> **WORK INSTRUCTIONS**:
Every record below needs to be written out exactly, apart from the pictures.

> **INPUT MATERIAL**:
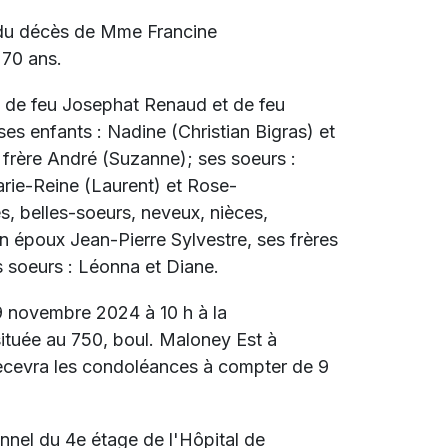
 du décès de
Mme Francine
 70 ans.
lle de feu Josephat Renaud et de feu
ses enfants : Nadine (Christian Bigras) et
n frère André (Suzanne); ses soeurs :
rie-Reine (Laurent) et Rose-
s, belles-soeurs, neveux, nièces,
n époux Jean-Pierre Sylvestre, ses frères
es soeurs : Léonna et Diane.
29 novembre 2024 à 10 h à la
e au 750, boul. Maloney Est à
recevra les condoléances à compter de 9
onnel du 4e étage de l'Hôpital de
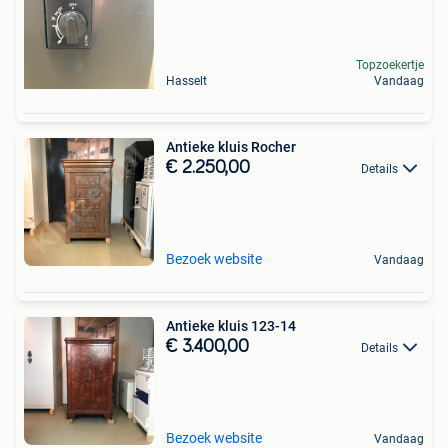
Topzoekertje
Hasselt
Vandaag
Antieke kluis Rocher
€ 2.250,00
Details
Bezoek website
Vandaag
Antieke kluis 123-14
€ 3.400,00
Details
Bezoek website
Vandaag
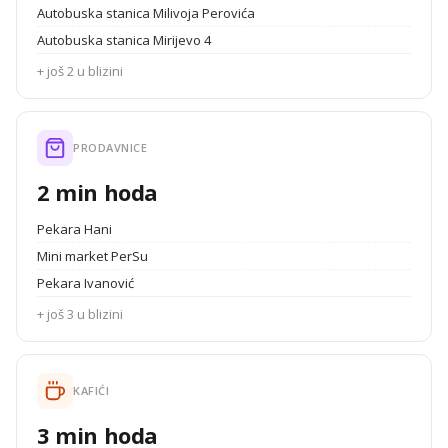
Autobuska stanica Milivoja Perovića
Autobuska stanica Mirijevo 4
+ još 2 u blizini
PRODAVNICE
2 min hoda
Pekara Hani
Mini market PerSu
Pekara Ivanović
+ još 3 u blizini
KAFIĆI
3 min hoda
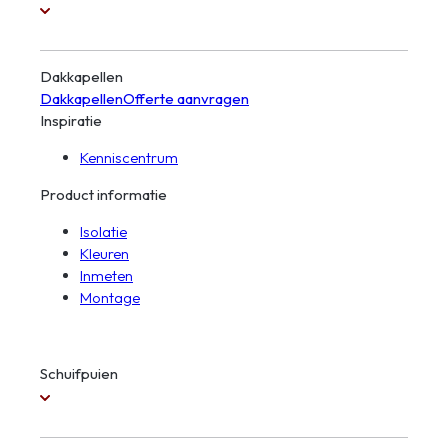
Dakkapellen
Dakkapellen
Offerte aanvragen
Inspiratie
Kenniscentrum
Product informatie
Isolatie
Kleuren
Inmeten
Montage
Schuifpuien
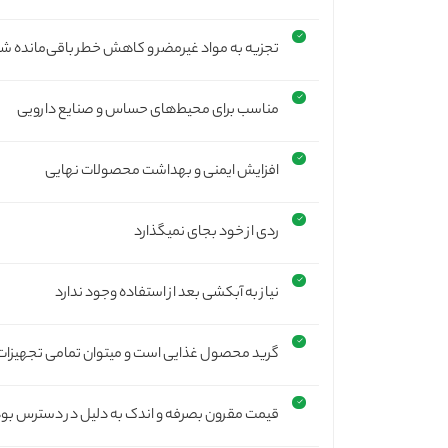
تجزیه به مواد غیرمضر و کاهش خطر باقی‌مانده شی
مناسب برای محیط‌های حساس و صنایع دارویی
افزایش ایمنی و بهداشت محصولات نهایی
ردی از خود بجای نمیگذارد
نیاز به آبکشی بعد از استفاده وجود ندارد
گرید محصول غذایی است و میتوان تمامی تجهیزات 
قیمت مقرون بصرفه و اندک به دلیل در دسترس بودن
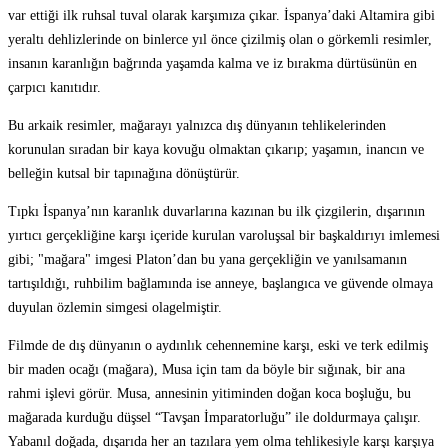
var ettiği ilk ruhsal tuval olarak karşımıza çıkar. İspanya’daki Altamira gibi
yeraltı dehlizlerinde on binlerce yıl önce çizilmiş olan o görkemli resimler,
insanın karanlığın bağrında yaşamda kalma ve iz bırakma dürtüsünün en
çarpıcı kanıtıdır.
Bu arkaik resimler, mağarayı yalnızca dış dünyanın tehlikelerinden
korunulan sıradan bir kaya kovuğu olmaktan çıkarıp; yaşamın, inancın ve
belleğin kutsal bir tapınağına dönüştürür.
Tıpkı İspanya’nın karanlık duvarlarına kazınan bu ilk çizgilerin, dışarının
yırtıcı gerçekliğine karşı içeride kurulan varoluşsal bir başkaldırıyı imlemesi
gibi; "mağara" imgesi Platon’dan bu yana gerçekliğin ve yanılsamanın
tartışıldığı, ruhbilim bağlamında ise anneye, başlangıca ve güvende olmaya
duyulan özlemin simgesi olagelmiştir.
Filmde de dış dünyanın o aydınlık cehennemine karşı, eski ve terk edilmiş
bir maden ocağı (mağara), Musa için tam da böyle bir sığınak, bir ana
rahmi işlevi görür. Musa, annesinin yitiminden doğan koca boşluğu, bu
mağarada kurduğu düşsel “Tavşan İmparatorluğu” ile doldurmaya çalışır.
Yabanıl doğada, dışarıda her an tazılara yem olma tehlikesiyle karşı karşıya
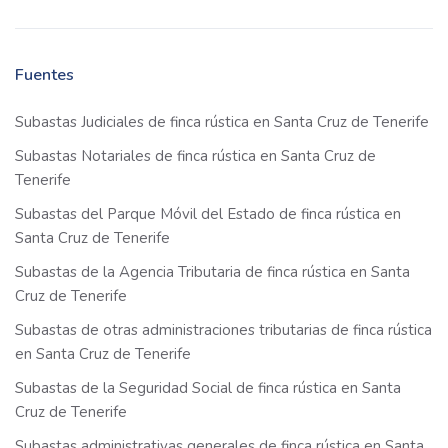
Fuentes
Subastas Judiciales de finca rústica en Santa Cruz de Tenerife
Subastas Notariales de finca rústica en Santa Cruz de
Tenerife
Subastas del Parque Móvil del Estado de finca rústica en
Santa Cruz de Tenerife
Subastas de la Agencia Tributaria de finca rústica en Santa
Cruz de Tenerife
Subastas de otras administraciones tributarias de finca rústica
en Santa Cruz de Tenerife
Subastas de la Seguridad Social de finca rústica en Santa
Cruz de Tenerife
Subastas administrativas generales de finca rústica en Santa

> **RESPONSE BELOW**:
 du décès de
Mme Francine
 70 ans.
lle de feu Josephat Renaud et de feu
ses enfants : Nadine (Christian Bigras) et
n frère André (Suzanne); ses soeurs :
rie-Reine (Laurent) et Rose-
s, belles-soeurs, neveux, nièces,
n époux Jean-Pierre Sylvestre, ses frères
es soeurs : Léonna et Diane.
29 novembre 2024 à 10 h à la
e au 750, boul. Maloney Est à
recevra les condoléances à compter de 9
onnel du 4e étage de l'Hôpital de
Topzoekertje
Hasselt
Vandaag
Antieke kluis Rocher
€ 2.250,00
Details
Bezoek website
Vandaag
Antieke kluis 123-14
€ 3.400,00
Details
Bezoek website
Vandaag
Autobuska stanica Milivoja Perovića
Autobuska stanica Mirijevo 4
+ još 2 u blizini
PRODAVNICE
2 min hoda
Pekara Hani
Mini market PerSu
Pekara Ivanović
+ još 3 u blizini
KAFIĆI
3 min hoda
Dakkapellen
Dakkapellen
Offerte aanvragen
Inspiratie
Kenniscentrum
Product informatie
Isolatie
Kleuren
Inmeten
Montage
Schuifpuien
تجزیه به مواد غیرمضر و کاهش خطر باقی‌مانده شی
مناسب برای محیط‌های حساس و صنایع دارویی
افزایش ایمنی و بهداشت محصولات نهایی
ردی از خود بجای نمیگذارد
نیاز به آبکشی بعد از استفاده وجود ندارد
گرید محصول غذایی است و میتوان تمامی تجهیزات 
قیمت مقرون بصرفه و اندک به دلیل در دسترس بودن
var ettiği ilk ruhsal tuval olarak karşımıza çıkar. İspanya’daki Altamira gibi
yeraltı dehlizlerinde on binlerce yıl önce çizilmiş olan o görkemli resimler,
insanın karanlığın bağrında yaşamda kalma ve iz bırakma dürtüsünün en
çarpıcı kanıtıdır.
Bu arkaik resimler, mağarayı yalnızca dış dünyanın tehlikelerinden
korunulan sıradan bir kaya kovuğu olmaktan çıkarıp; yaşamın, inancın ve
belleğin kutsal bir tapınağına dönüştürür.
Tıpkı İspanya’nın karanlık duvarlarına kazınan bu ilk çizgilerin, dışarının
yırtıcı gerçekliğine karşı içeride kurulan varoluşsal bir başkaldırıyı imlemesi
gibi; "mağara" imgesi Platon’dan bu yana gerçekliğin ve yanılsamanın
tartışıldığı, ruhbilim bağlamında ise anneye, başlangıca ve güvende olmaya
duyulan özlemin simgesi olagelmiştir.
Filmde de dış dünyanın o aydınlık cehennemine karşı, eski ve terk edilmiş
bir maden ocağı (mağara), Musa için tam da böyle bir sığınak, bir ana
rahmi işlevi görür. Musa, annesinin yitiminden doğan koca boşluğu, bu
mağarada kurduğu düşsel “Tavşan İmparatorluğu” ile doldurmaya çalışır.
Yabanıl doğada, dışarıda her an tazılara yem olma tehlikesiyle karşı karşıya
Fuentes
Subastas Judiciales de finca rústica en Santa Cruz de Tenerife
Subastas Notariales de finca rústica en Santa Cruz de
Tenerife
Subastas del Parque Móvil del Estado de finca rústica en
Santa Cruz de Tenerife
Subastas de la Agencia Tributaria de finca rústica en Santa
Cruz de Tenerife
Subastas de otras administraciones tributarias de finca rústica
en Santa Cruz de Tenerife
Subastas de la Seguridad Social de finca rústica en Santa
Cruz de Tenerife
Subastas administrativas generales de finca rústica en Santa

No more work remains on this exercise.